The goal of the WISP Study is to compare whether removal of fallopian tubes only, delaying removal of the ovaries can safely improve sexual functioning and menopausal symptoms compared to standard risk-reducing removal of the ovaries and fallopian tubes (also known as risk-reducing salpingo-oophorectomy or RRSO).
This is a non-randomized study. Women who participate in this study will be able to choose which type of ovarian procedure they wish to undergo:
Removal of the ovaries and fallopian tubes (also known as Risk-Reducing Salpingo-Oophorectomy or RRSO) is the recommended way for high-risk patients with certain types of genetic mutations to lower their risk for ovarian cancer. With RRSO the fallopian tubes and ovaries are removed at the same time and women who have not yet reached menopause may experience symptoms and long-term side effects of early-onset menopause. New research suggests that many ovarian cancers may actually begin in the fallopian tubes leading patients and researchers to wonder if they could keep the ovaries until closer to natural menopause and still lower their risk by removing the fallopian tubes (with or without one ovary) only, followed by ovarian removal several years later.

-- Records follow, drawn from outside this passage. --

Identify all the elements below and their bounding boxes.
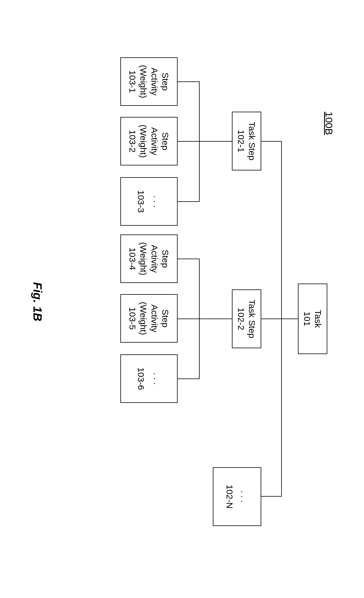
node-title: Task Step [247, 122, 258, 160]
node-title-line3: (Weight) [138, 125, 149, 158]
node-ref: 103-2 [127, 130, 138, 153]
connector-line [200, 141, 232, 142]
node-ellipsis: . . . [151, 373, 163, 385]
node-activity-3: . . . 103-3 [120, 177, 178, 226]
connector-line [178, 81, 200, 82]
node-ref: 101 [302, 311, 313, 326]
node-ref: 102-2 [236, 308, 247, 330]
node-activity-5: Step Activity (Weight) 103-5 [120, 294, 178, 343]
node-ellipsis: . . . [239, 490, 250, 503]
connector-line [178, 141, 200, 142]
node-ref: 102-N [224, 485, 235, 509]
node-activity-2: Step Activity (Weight) 103-2 [120, 117, 178, 165]
node-title-line3: (Weight) [138, 242, 149, 275]
node-activity-1: Step Activity (Weight) 103-1 [120, 57, 178, 106]
node-title-line2: Activity [149, 245, 160, 273]
connector-line [178, 259, 200, 259]
node-title-line1: Step [160, 250, 171, 268]
node-title-line1: Step [160, 309, 171, 328]
connector-line [178, 201, 200, 202]
node-title-line1: Step [160, 73, 171, 91]
node-ref: 103-6 [136, 367, 147, 390]
node-title: Task Step [247, 299, 258, 338]
figure-caption: Fig. 1B [31, 282, 44, 321]
node-title-line2: Activity [149, 68, 160, 96]
node-ref: 103-4 [127, 247, 138, 270]
node-task-step-1: Task Step 102-1 [232, 112, 261, 170]
node-task-step-n: . . . 102-N [213, 467, 261, 526]
connector-line [200, 319, 232, 319]
node-ellipsis: . . . [151, 195, 163, 208]
node-activity-4: Step Activity (Weight) 103-4 [120, 234, 178, 283]
node-task-root: Task 101 [298, 284, 327, 354]
node-ref: 103-1 [127, 70, 138, 93]
node-ref: 103-5 [127, 307, 138, 330]
connector-line [261, 496, 282, 497]
connector-line [178, 319, 200, 319]
node-title: Task [313, 310, 324, 328]
diagram-label: 100B [323, 112, 335, 135]
node-title-line3: (Weight) [138, 65, 149, 98]
connector-line [261, 141, 282, 142]
node-ref: 102-1 [236, 130, 247, 153]
node-activity-6: . . . 103-6 [120, 354, 178, 403]
connector-line [199, 81, 200, 202]
connector-line [178, 378, 200, 379]
node-title-line2: Activity [149, 304, 160, 332]
node-ref: 103-3 [136, 190, 147, 213]
connector-line [261, 319, 282, 319]
connector-line [282, 319, 298, 319]
node-title-line3: (Weight) [138, 302, 149, 335]
diagram-canvas: 100B Fig. 1B Task 101 Task Step 102-1 Ta… [0, 0, 364, 598]
node-title-line1: Step [160, 132, 171, 150]
node-task-step-2: Task Step 102-2 [232, 289, 261, 348]
node-title-line2: Activity [149, 127, 160, 155]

The goal of this clinical research study is to compare the changes in female sexual function between patients having interval salpingectomy with delayed oophorectomy (ISDO) with those having risk-reducing salpingo-oophorectomy (RRSO) in women who carry genetic mutations. Researchers also want to learn how these surgeries affect your quality of life.
ISDO is surgery to remove the fallopian tubes first, then the ovaries are removed during a second, later surgery. Most women with genetic mutations will be encouraged to remove the ovaries around the ages of 40 to 50. The decision in timing to remove your ovaries will be made with your doctor.
You can visit the WISP website for more information.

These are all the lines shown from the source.